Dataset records
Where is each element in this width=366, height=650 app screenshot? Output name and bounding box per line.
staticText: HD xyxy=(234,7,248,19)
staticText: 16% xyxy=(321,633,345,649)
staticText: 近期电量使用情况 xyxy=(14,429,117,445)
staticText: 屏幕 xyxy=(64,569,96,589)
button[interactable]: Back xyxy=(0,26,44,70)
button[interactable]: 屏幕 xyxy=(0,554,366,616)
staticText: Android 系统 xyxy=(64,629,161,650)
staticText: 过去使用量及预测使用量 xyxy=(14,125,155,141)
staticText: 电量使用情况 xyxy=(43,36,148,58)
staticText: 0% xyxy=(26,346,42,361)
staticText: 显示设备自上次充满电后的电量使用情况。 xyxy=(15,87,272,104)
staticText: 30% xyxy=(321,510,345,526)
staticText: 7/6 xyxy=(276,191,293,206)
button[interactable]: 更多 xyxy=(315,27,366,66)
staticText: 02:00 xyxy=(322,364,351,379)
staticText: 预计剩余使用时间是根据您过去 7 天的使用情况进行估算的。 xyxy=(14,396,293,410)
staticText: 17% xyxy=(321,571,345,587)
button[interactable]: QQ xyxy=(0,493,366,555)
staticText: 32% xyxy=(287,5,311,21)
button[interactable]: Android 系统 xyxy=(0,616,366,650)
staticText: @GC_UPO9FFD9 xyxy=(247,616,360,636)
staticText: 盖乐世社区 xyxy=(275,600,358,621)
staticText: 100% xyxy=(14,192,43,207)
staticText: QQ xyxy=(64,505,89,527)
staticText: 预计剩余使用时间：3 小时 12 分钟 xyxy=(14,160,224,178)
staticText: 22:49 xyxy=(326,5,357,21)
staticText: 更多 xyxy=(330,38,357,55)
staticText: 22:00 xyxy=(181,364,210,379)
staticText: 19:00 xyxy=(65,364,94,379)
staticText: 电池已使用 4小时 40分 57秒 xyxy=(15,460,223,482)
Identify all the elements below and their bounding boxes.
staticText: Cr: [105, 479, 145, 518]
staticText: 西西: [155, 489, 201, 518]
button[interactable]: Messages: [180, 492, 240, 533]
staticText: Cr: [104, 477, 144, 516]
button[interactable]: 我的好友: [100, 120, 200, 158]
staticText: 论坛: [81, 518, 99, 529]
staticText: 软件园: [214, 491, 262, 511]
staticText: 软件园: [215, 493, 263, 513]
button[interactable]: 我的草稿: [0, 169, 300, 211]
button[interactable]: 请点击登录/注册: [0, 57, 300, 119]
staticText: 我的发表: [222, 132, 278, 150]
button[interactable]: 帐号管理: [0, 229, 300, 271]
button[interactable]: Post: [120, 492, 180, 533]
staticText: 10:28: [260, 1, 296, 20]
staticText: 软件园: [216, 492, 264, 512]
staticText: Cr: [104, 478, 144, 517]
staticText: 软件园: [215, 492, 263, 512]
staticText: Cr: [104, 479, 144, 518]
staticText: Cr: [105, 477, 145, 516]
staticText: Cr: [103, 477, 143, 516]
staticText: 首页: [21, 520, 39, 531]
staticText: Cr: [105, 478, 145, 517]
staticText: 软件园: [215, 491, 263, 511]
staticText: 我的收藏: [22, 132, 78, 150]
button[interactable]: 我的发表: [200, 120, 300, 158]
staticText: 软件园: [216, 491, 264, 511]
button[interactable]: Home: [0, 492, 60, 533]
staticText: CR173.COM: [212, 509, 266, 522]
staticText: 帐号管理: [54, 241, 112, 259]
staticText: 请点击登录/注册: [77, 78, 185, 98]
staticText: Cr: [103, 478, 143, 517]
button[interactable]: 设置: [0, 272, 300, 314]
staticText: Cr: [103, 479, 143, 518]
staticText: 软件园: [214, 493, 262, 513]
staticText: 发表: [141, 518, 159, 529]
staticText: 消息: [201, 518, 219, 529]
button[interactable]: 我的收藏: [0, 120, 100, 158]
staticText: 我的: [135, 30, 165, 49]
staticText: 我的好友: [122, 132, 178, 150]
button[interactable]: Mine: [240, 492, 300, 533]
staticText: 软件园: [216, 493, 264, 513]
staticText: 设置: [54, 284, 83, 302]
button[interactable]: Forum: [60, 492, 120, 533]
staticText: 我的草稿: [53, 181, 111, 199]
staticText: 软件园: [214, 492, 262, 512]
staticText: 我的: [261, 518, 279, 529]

— WHAT TO PRODUCE —
Only the lines that contain the string "请点击登录" should be copied from the entries above.

— SOLUTION BELOW —
button[interactable]: 请点击登录/注册: [0, 57, 300, 119]
staticText: 请点击登录/注册: [77, 78, 185, 98]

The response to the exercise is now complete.